ASSIGNMENT: Where the line with "to our business, and we take all necessary" appears below, start writing out lines exactly, and finish with the line with "decisions about our offerings.", which is included; write out nothing else.

[Dataset entries]

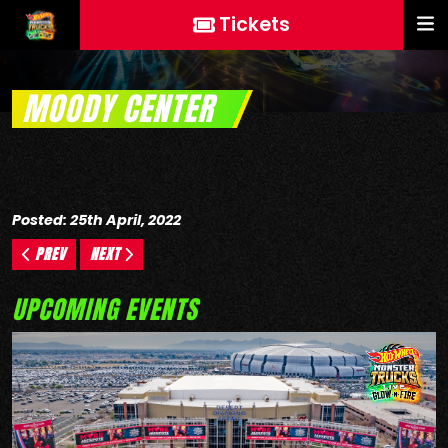
Tickets
MOODY CENTER
Posted: 25th April, 2022
PREV
NEXT
UPCOMING EVENTS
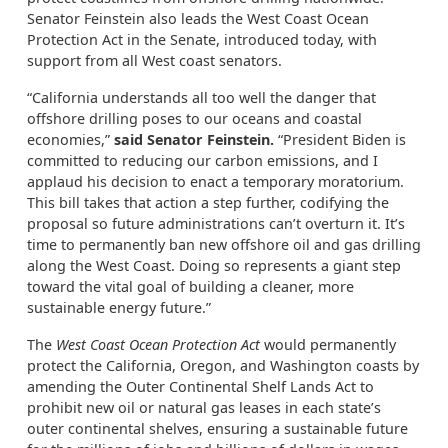
Senator Feinstein also leads the West Coast Ocean
Protection Act in the Senate, introduced today, with
support from all West coast senators.
“California understands all too well the danger that
offshore drilling poses to our oceans and coastal
economies,”
said Senator Feinstein.
“President Biden is
committed to reducing our carbon emissions, and I
applaud his decision to enact a temporary moratorium.
This bill takes that action a step further, codifying the
proposal so future administrations can’t overturn it. It’s
time to permanently ban new offshore oil and gas drilling
along the West Coast. Doing so represents a giant step
toward the vital goal of building a cleaner, more
sustainable energy future.”
The
West Coast Ocean Protection Act
would permanently
protect the California, Oregon, and Washington coasts by
amending the Outer Continental Shelf Lands Act to
prohibit new oil or natural gas leases in each state’s
outer continental shelves, ensuring a sustainable future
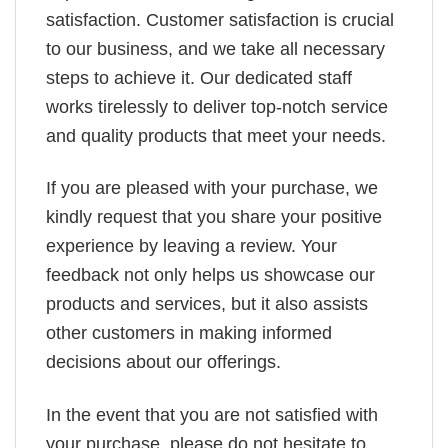
satisfaction. Customer satisfaction is crucial
to our business, and we take all necessary
steps to achieve it. Our dedicated staff
works tirelessly to deliver top-notch service
and quality products that meet your needs.
If you are pleased with your purchase, we
kindly request that you share your positive
experience by leaving a review. Your
feedback not only helps us showcase our
products and services, but it also assists
other customers in making informed
decisions about our offerings.
In the event that you are not satisfied with
your purchase, please do not hesitate to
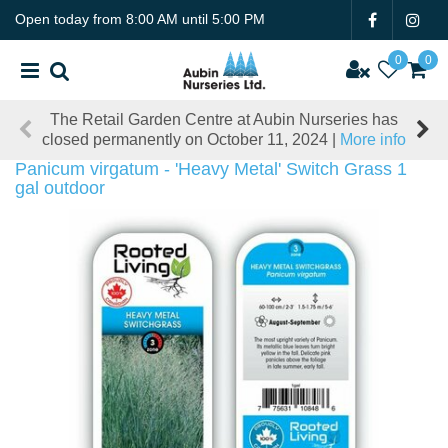
J
Open today from
8:00 AM
until
5:00 PM
u
m
p
t
The Retail Garden Centre at Aubin Nurseries has
o
closed permanently on October 11, 2024 |
More info
c
o
Panicum virgatum - 'Heavy Metal' Switch Grass 1
n
gal outdoor
t
e
n
t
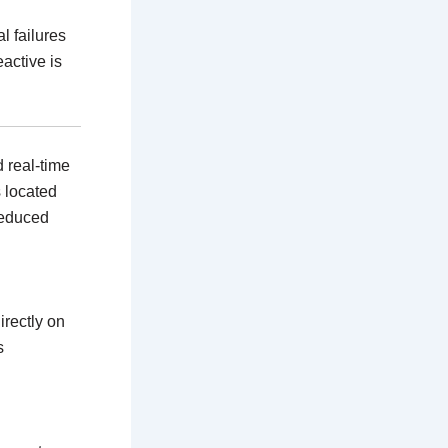
l failures
active is
d real-time
 located
reduced
rectly on
s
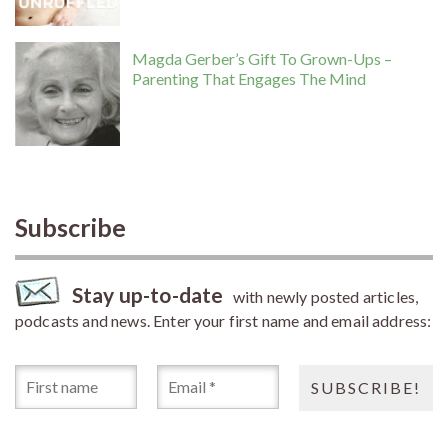
Magda Gerber’s Gift To Grown-Ups –
Parenting That Engages The Mind
Subscribe
Stay up-to-date
with newly posted articles,
podcasts and news. Enter your first name and email address:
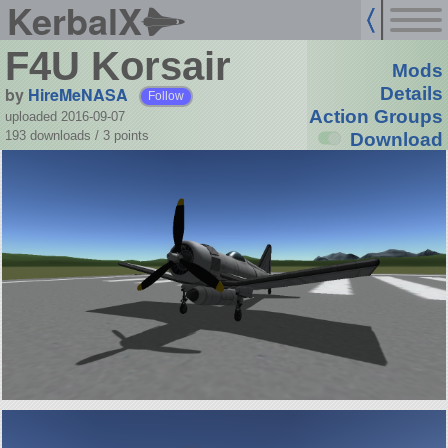
KerbalX
F4U Korsair
Mods
by
HireMeNASA
Details
Follow
Action Groups
uploaded 2016-09-07
193 downloads /
3
points
Download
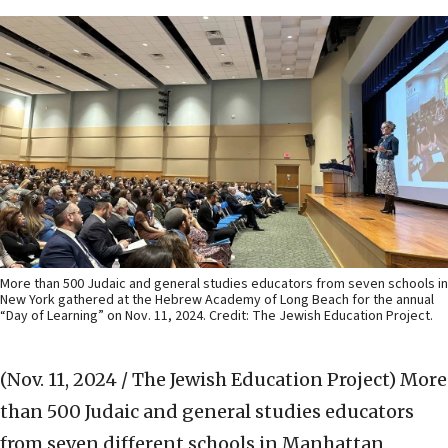
More than 500 Judaic and general studies educators from seven schools in
New York gathered at the Hebrew Academy of Long Beach for the annual
“Day of Learning” on Nov. 11, 2024. Credit: The Jewish Education Project.
(Nov. 11, 2024 / The Jewish Education Project)
More
than 500 Judaic and general studies educators
from seven different schools in Manhattan,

RESPONSE AREA:
to our business, and we take all necessary
steps to achieve it. Our dedicated staff
works tirelessly to deliver top-notch service
and quality products that meet your needs.
If you are pleased with your purchase, we
kindly request that you share your positive
experience by leaving a review. Your
feedback not only helps us showcase our
products and services, but it also assists
other customers in making informed
decisions about our offerings.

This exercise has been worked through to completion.